La prima modernità quindi, anche se paradossalmente da noi chiamata età classica, cede il passo dopo circa mille anni, alla seconda modernità rappresentata dal medioevo. La sua sostanza spirituale rappresenta una diminuzione delle grandi profondità classiche, e l’età dei cavalieri e dei conventi è un residuo della grande tradizione sacerdotale dell’era precedente; vista dai giorni nostri, ovviamente, ci appare come un’era di splendore. Dopo mille anni, anche il medioevo vide la cancellazione del proprio modello di società a favore di questa terza modernità, appena ritardata dalle aspirazioni primo rinascimentali e subito attestatasi sul materialismo ideale di ispirazione borghese che porterà alla società industriale.
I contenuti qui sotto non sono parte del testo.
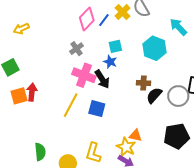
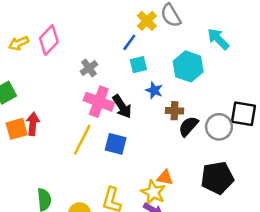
pink diamond: (87, 19) -> (49, 40), moved
blue line: (104, 20) -> (129, 42), moved
blue star: (110, 62) -> (154, 90), moved

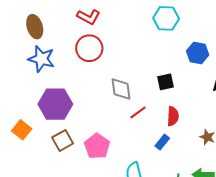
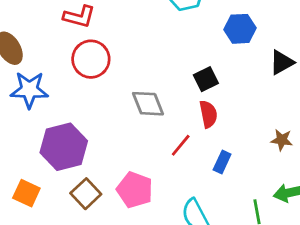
red line: (138, 112) -> (181, 145), moved
red semicircle: (173, 116) -> (208, 114), moved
Ecco quindi che ogni progressione della modernità, diremmo ogni stato di avanzamento del degrado, determina delle avversioni, che possono coinvolgere intimamente soltanto per la contrarietà alla società industriale, oppure spingersi fino al totale rifiuto del mondo moderno, secondo i canoni delle scuole di pensiero tradizionali, che datano la sua nascita ben prima dell’inizio dell’era volgare. Se quindi capita di non essere perfettamente in sintonia in tema di valori, anche quando ci si trova tra antimoderni, ciò è dovuto al molteplice e diverso significato che questo concetto può assumere ed al diverso livello di distanza (riformatore o rivoluzionario) che ognuno mette tra sé, ovvero la sua visione del mondo, e la civiltà occidentale odierna.